"update" caches public suffix list to wrong directory
Closed this issue · 0 comments
Hi!
First off, I love tldextract
, thanks for building it!
The way we use tldextract
is slightly special, but used to be fully supported by the public API. Our docker containers don't have internet access, so when we build them, we cache the latest public suffix list.
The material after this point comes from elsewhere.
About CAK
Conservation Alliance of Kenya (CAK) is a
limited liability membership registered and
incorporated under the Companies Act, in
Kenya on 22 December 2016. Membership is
When our applications use tldextract
, we configure it so that it uses the cache, and never needs an internet connection.
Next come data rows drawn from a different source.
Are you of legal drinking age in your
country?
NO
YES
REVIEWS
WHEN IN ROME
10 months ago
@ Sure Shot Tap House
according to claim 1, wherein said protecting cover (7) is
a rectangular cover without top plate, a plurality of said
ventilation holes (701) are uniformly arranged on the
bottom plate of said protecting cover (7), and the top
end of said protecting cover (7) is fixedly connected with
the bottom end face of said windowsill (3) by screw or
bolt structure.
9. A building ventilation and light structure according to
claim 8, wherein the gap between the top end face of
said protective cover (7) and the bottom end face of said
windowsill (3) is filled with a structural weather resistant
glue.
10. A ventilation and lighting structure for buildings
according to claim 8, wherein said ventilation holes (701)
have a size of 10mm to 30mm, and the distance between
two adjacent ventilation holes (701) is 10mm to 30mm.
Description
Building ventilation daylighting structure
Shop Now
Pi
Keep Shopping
Upon upgrading to any 3.* version of tldextract
, I noticed that the cache was no longer being used to look up information from the public suffix list.
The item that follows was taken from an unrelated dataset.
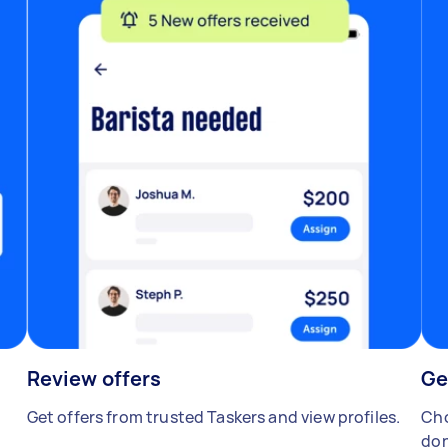
Review offers
Ge
Get offers from trusted Taskers and view profiles.
Cho
don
Problem reproduction steps
First, run the command: tldextract --update --private_domains
Then create a basic test file:
import os
from tldextract import TLDExtract
extractor = TLDExtract(cache_dir=os.environ["TLDEXTRACT_CACHE"])
extractor("www.google.com")
Now, create a conditional breakpoint here, where the condition is that namespace
equals publicsuffix.org-tlds
.
Expected behaviour
When running the above program, the break point should be hit, but should not throw a KeyError
.
Actual behaviour
The breakpoint is hit once during the __call__(…)
, and immediately throws a KeyError
because it can't find the cache file.
Explanation
The method run_and_cache
accepts a namespace, which is used to calculate the cache file path. But when the file is downloaded, it uses the hardcoded namespace "urls", which places the file in the wrong location.
I'll write a PR that fixes this problem.